# EXERCISE DETAILS
Would you retype the entries from the first line to the line bearing "Compra do Commerzbank pelo", both included, leaving out every picture?

# Transcribed page contents
-- Opening Marker --
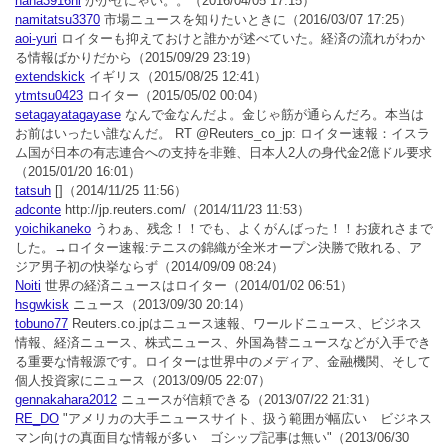
nana3916ni
かかせにゃい。。
（2016/04/05 17:15）
namitatsu3370
市場ニュースを知りたいときに
（2016/03/07 17:25）
aoi-yuri
ロイターも抑えておけと誰かが述べていた。経済の流れがわか
る情報ばかりだから
（2015/09/29 23:19）
extendskick
イギリス
（2015/08/25 12:41）
ytmtsu0423
ロイター
（2015/05/02 00:04）
setagayatagayase
なんで金なんだよ。金じゃ筋が通らんだろ。本当は
お前はいったい誰なんだ。 RT @Reuters_co_jp: ロイター速報：イスラ
ム国が日本の有志連合への支持を非難、日本人2人の身代金2億ドル要求
（2015/01/20 16:01）
tatsuh
[]
（2014/11/25 11:56）
adconte
http://jp.reuters.com/
（2014/11/23 11:53）
yoichikaneko
うわぁ、残念！！でも、よくがんばった！！お疲れさまで
した。→ロイター速報:テニスの錦織が全米オープン決勝で敗れる、ア
ジア男子初の快挙ならず
（2014/09/09 08:24）
Noiti
世界の経済ニュースはロイター
（2014/01/02 06:51）
hsgwkisk
ニュース
（2013/09/30 20:14）
tobuno77
Reuters.co.jpはニュース速報、ワールドニュース、ビジネス
情報、経済ニュース、株式ニュース、外国為替ニュースなどが入手でき
る重要な情報源です。ロイターは世界中のメディア、金融機関、そして
個人投資家にニュース
（2013/09/05 22:07）
gennakahara2012
ニュースが信頼できる
（2013/07/22 21:31）
RE_DO
"アメリカの大手ニュースサイト、扱う範囲が幅広い ビジネス
マン向けの真面目な情報が多い ゴシップ記事は無い"
（2013/06/30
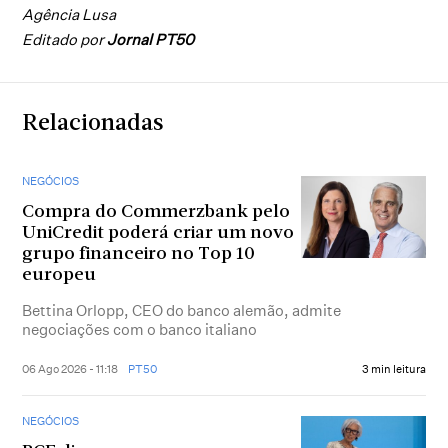
Agência Lusa
Editado por
Jornal PT50
Relacionadas
NEGÓCIOS
Compra do Commerzbank pelo
UniCredit poderá criar um novo
grupo financeiro no Top 10
europeu
Bettina Orlopp, CEO do banco alemão, admite
negociações com o banco italiano
06 Ago 2026 - 11:18
PT50
3 min leitura
NEGÓCIOS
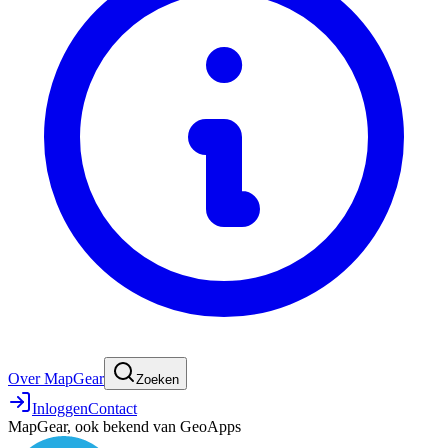
Over MapGear
Zoeken
Inloggen
Contact
MapGear, ook bekend van GeoApps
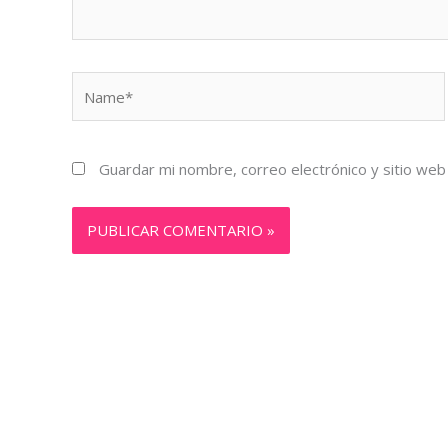
Name*
Guardar mi nombre, correo electrónico y sitio we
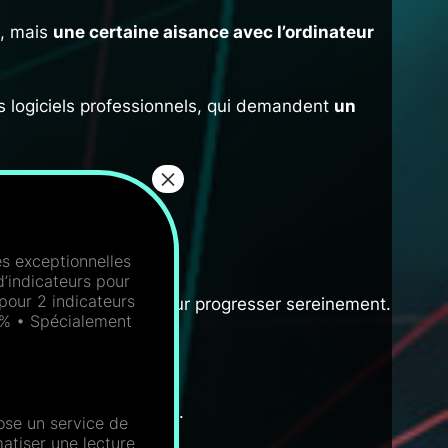
e, mais
une certaine aisance avec l’ordinateur
s logiciels professionnels, qui demandent
un
 exceptionnelles
’indicateurs pour
 pour 2 indicateurs
rez
guidé pas à pas
pour progresser sereinement.
20% • Spécialement
laire
 minimale du trading
.
ose un service de
matiser une lecture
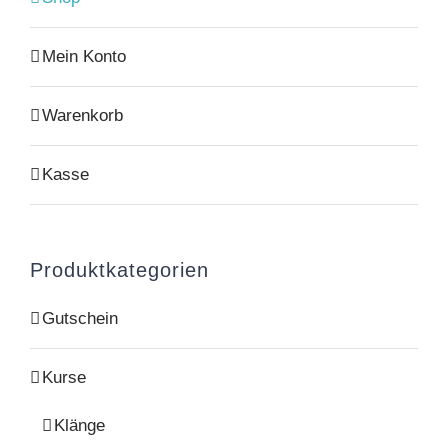
Mein Konto
Warenkorb
Kasse
Produktkategorien
Gutschein
Kurse
Klänge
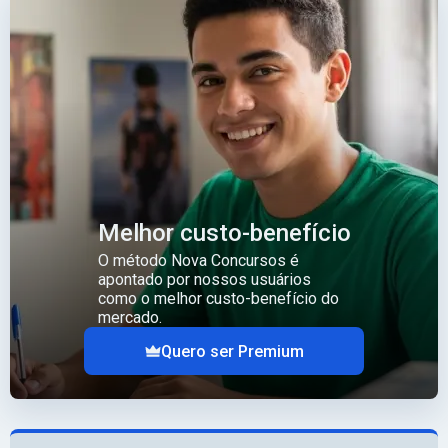
Melhor custo-benefício
O método Nova Concursos é
apontado por nossos usuários
como o melhor custo-benefício do
mercado.
Quero ser Premium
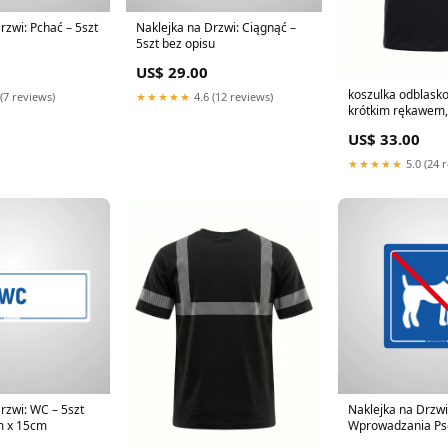
rzwi: Pchać – 5szt
Naklejka na Drzwi: Ciągnąć –
5szt bez opisu
US$ 29.00
koszulka odblasko
(7 reviews)
★★★★★
4.6 (12 reviews)
krótkim rękawem, 100%
bawełna Kolor:Zie
US$ 33.00
★★★★★
5.0 (24 
rzwi: WC – 5szt
Naklejka na Drzwi
m x 15cm
Wprowadzania Psó
Rozmiar:30cm x 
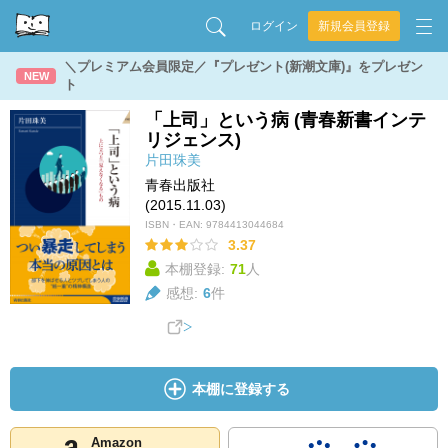
ログイン
新規会員登録
＼プレミアム会員限定／『プレゼント(新潮文庫)』をプレゼン
NEW
ト
「上司」という病 (青春新書インテ
リジェンス)
片田珠美
青春出版社
(2015.11.03)
ISBN・EAN:
9784413044684
3.37
本棚登録:
71
人
感想:
6
件
本棚に登録する
Amazon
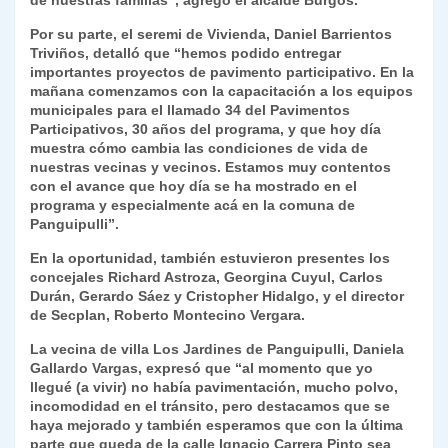
de nuestras familias”, agregó el alcalde Burgos.
Por su parte, el seremi de Vivienda, Daniel Barrientos
Triviños, detalló que “hemos podido entregar
importantes proyectos de pavimento participativo. En la
mañana comenzamos con la capacitación a los equipos
municipales para el llamado 34 del Pavimentos
Participativos, 30 años del programa, y que hoy día
muestra cómo cambia las condiciones de vida de
nuestras vecinas y vecinos. Estamos muy contentos
con el avance que hoy día se ha mostrado en el
programa y especialmente acá en la comuna de
Panguipulli”.
En la oportunidad, también estuvieron presentes los
concejales Richard Astroza, Georgina Cuyul, Carlos
Durán, Gerardo Sáez y Cristopher Hidalgo, y el director
de Secplan, Roberto Montecino Vergara.
La vecina de villa Los Jardines de Panguipulli, Daniela
Gallardo Vargas, expresó que “al momento que yo
llegué (a vivir) no había pavimentación, mucho polvo,
incomodidad en el tránsito, pero destacamos que se
haya mejorado y también esperamos que con la última
parte que queda de la calle Ignacio Carrera Pinto sea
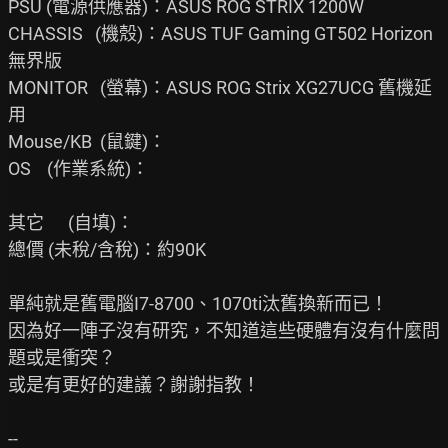
PSU (電源供應器)：ASUS ROG STRIX 1200W

CHASSIS   (機殼)：ASUS TUF Gaming GT502 Horizon 
無界版

MONITOR   (螢幕)：ASUS ROG Strix XG27UCG 舊機延
用

Mouse/KB  (鼠鍵)：

OS    (作業系統)：

其它      (自填)：

總價 (未稅/含稅)：約90K

單純就是舊電腦I7-8700、1070ti汰舊換新而已！

因為好一陣子沒有研究，不知道這些硬體有沒有什麼問
題或是衝突？

或是有更好的建議？謝謝指教！
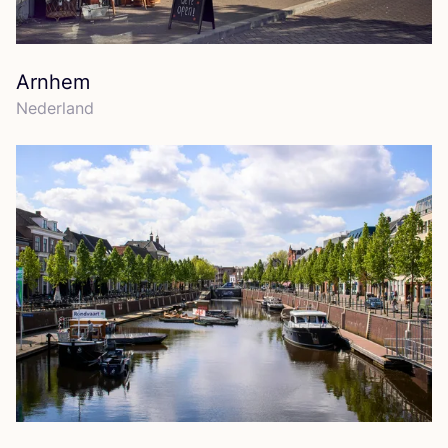
Arnhem
Neder­land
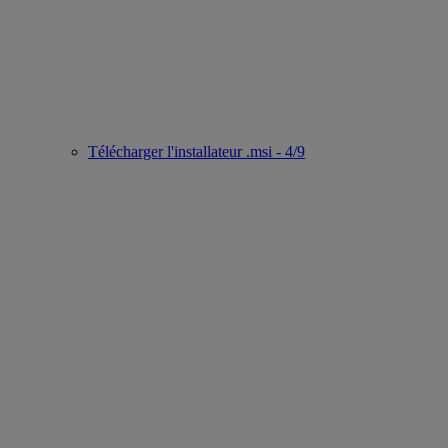
Télécharger l'installateur .msi - 4/9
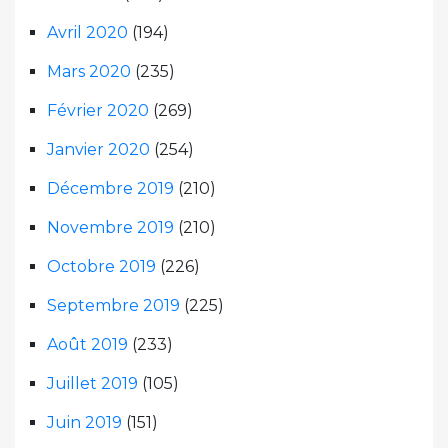
Avril 2020
(194)
Mars 2020
(235)
Février 2020
(269)
Janvier 2020
(254)
Décembre 2019
(210)
Novembre 2019
(210)
Octobre 2019
(226)
Septembre 2019
(225)
Août 2019
(233)
Juillet 2019
(105)
Juin 2019
(151)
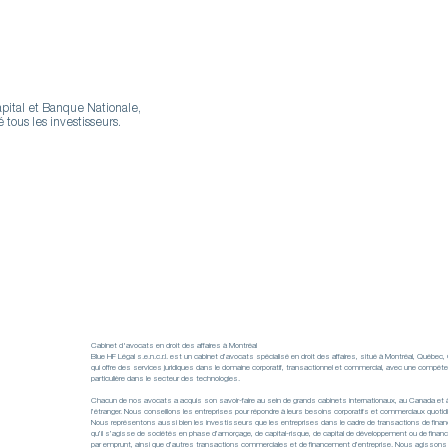
pital et Banque Nationale,
 tous les investisseurs.
Cabinet d'avocats en droit des affaires à Montréal
Blue HF Légal s.e.n.c.r.l. est un cabinet d’avocats spécialisé en droit des affaires, situé à Montréal, Québec
qui offre des services juridiques dans le domaine corporatif, transactionnel et commercial, avec une compét
particulière dans le secteur des technologies.
Chacun de nos avocats a acquis son savoir-faire au sein de grands cabinets internationaux, au Canada et 
l’étranger. Nous conseillons les entreprises pour répondre à leurs besoins corporatifs et commerciaux quotid
Nous représentons aussi bien les investisseurs que les entreprises dans le cadre de transactions de fina
qu’il s’agisse de sociétés en phase d’amorçage, de capital-risque, de capital de développement ou de fina
 de vos besoins.
par emprunt, ainsi que d’autres transactions commerciales et de financement d’entreprise. Nous agissons 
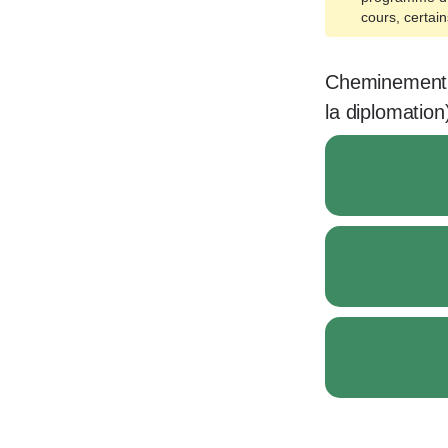
cours, certai
Cheminement t
la diplomation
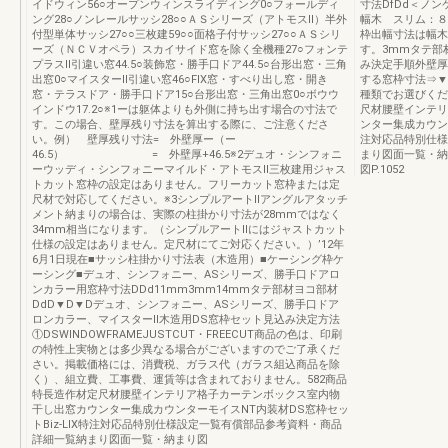
イドウィン56○オープンウィンスライディング0○フォールディ
寸法DfDd＜ノ
ング28○ノンレールサッシ28○○ＡＳシリーズ（アトモスⅡ）半外
幅木 スリム：８
付型単体サッシ27○○三枚建59○○面格子付サッシ27○○ＡＳシリ
枠出幅寸法は幅木
ーズ（ＮＣＶオペラ）スカイサイド窓を除く全機種27○フォンテ
す。3mmタテ部
プラスⅡ引違い窓44.5○装飾窓・勝手口ドア44.5○台形出窓・三角
み決定手順外壁厚
出窓0○マイスターⅡ引違い窓46○FIX窓・すべり出し窓・開き
する窓枠寸法⇒▼
窓・テラスドア・勝手口ドア15○台形出窓・三角出窓0○ボウウ
種類でお選びくだ
インドウ17.2○※1ーは躯体よりも外側に持ち出す場合の寸法で
尺材腰壁インテリ
す。この場合、壁厚残り寸法を算出する際に、ご注意くださ
ンター集成カウンタ
い。例） 壁厚残り寸法= 外壁厚ー（ー
注対応品特別仕様
46.5） = 外壁厚+46.5※2デュオ・シンフォニ
まり図面一覧・納ま
ーウッディ・シンフォニーマイルド・アトモスⅡ三枚建用ジャス
図P.1052
トカット窓枠の設定はありません。フリーカット窓枠または定
尺材で対応してください。※3シンプルアートⅡアングルアタッチ
メント納まりの場合は、実際の柱掛かり寸法が28mmではなく
34mm相当になります。（シンプルアートⅡにはジャストカット
仕様の設定はありません。定尺材にてご対応ください。）’12年
6月1日現在■サッシ柱掛かり寸法表（木造用）■ケーシング枠ケ
ーシング■デュオ、シンフォニー、ASシリーズ、勝手口ドアロ
ンカラー用窓枠寸法DDd11mm3mm14mmタテ部材ヨコ部材
DdD▼D▼Dデュオ、シンフォニー、ASシリーズ、勝手口ドア
ロンカラー、マイスターⅡ木造用DS窓枠セット見込み決定方法
①DSWINDOWFRAMEJUSTCUT・FREECUT商品の色は、印刷
の特性上実物とは多少異なる場合がございますのでご了承くだ
さい。掲載価格には、消費税、ガラス代（ガラス組込商品を除
く）、組立費、工事費、運賃等は含まれておりません。582商品
特長造作材定尺材腰壁インテリア格子カーテンボックス室内物
干し出窓カウンター集成カウンターモイスNT内装材DS窓枠セッ
トBiz-LIX特注対応品特別仕様設定一覧有償部品参考資料・商品
詳細一覧納まり図面一覧・納まり図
-- Closing Marker --
# YOUR RESPONSE
nana3916ni
かかせにゃい。。
（2016/04/05 17:15）
namitatsu3370
市場ニュースを知りたいときに
（2016/03/07 17:25）
aoi-yuri
ロイターも抑えておけと誰かが述べていた。経済の流れがわか
る情報ばかりだから
（2015/09/29 23:19）
extendskick
イギリス
（2015/08/25 12:41）
ytmtsu0423
ロイター
（2015/05/02 00:04）
setagayatagayase
なんで金なんだよ。金じゃ筋が通らんだろ。本当は
お前はいったい誰なんだ。 RT @Reuters_co_jp: ロイター速報：イスラ
ム国が日本の有志連合への支持を非難、日本人2人の身代金2億ドル要求
（2015/01/20 16:01）
tatsuh
[]
（2014/11/25 11:56）
adconte
http://jp.reuters.com/
（2014/11/23 11:53）
yoichikaneko
うわぁ、残念！！でも、よくがんばった！！お疲れさまで
した。→ロイター速報:テニスの錦織が全米オープン決勝で敗れる、ア
ジア男子初の快挙ならず
（2014/09/09 08:24）
Noiti
世界の経済ニュースはロイター
（2014/01/02 06:51）
hsgwkisk
ニュース
（2013/09/30 20:14）
tobuno77
Reuters.co.jpはニュース速報、ワールドニュース、ビジネス
情報、経済ニュース、株式ニュース、外国為替ニュースなどが入手でき
る重要な情報源です。ロイターは世界中のメディア、金融機関、そして
個人投資家にニュース
（2013/09/05 22:07）
gennakahara2012
ニュースが信頼できる
（2013/07/22 21:31）
RE_DO
"アメリカの大手ニュースサイト、扱う範囲が幅広い ビジネス
マン向けの真面目な情報が多い ゴシップ記事は無い"
（2013/06/30
Agência Lusa
Editado por
Jornal PT50
Relacionadas
NEGÓCIOS
Compra do Commerzbank pelo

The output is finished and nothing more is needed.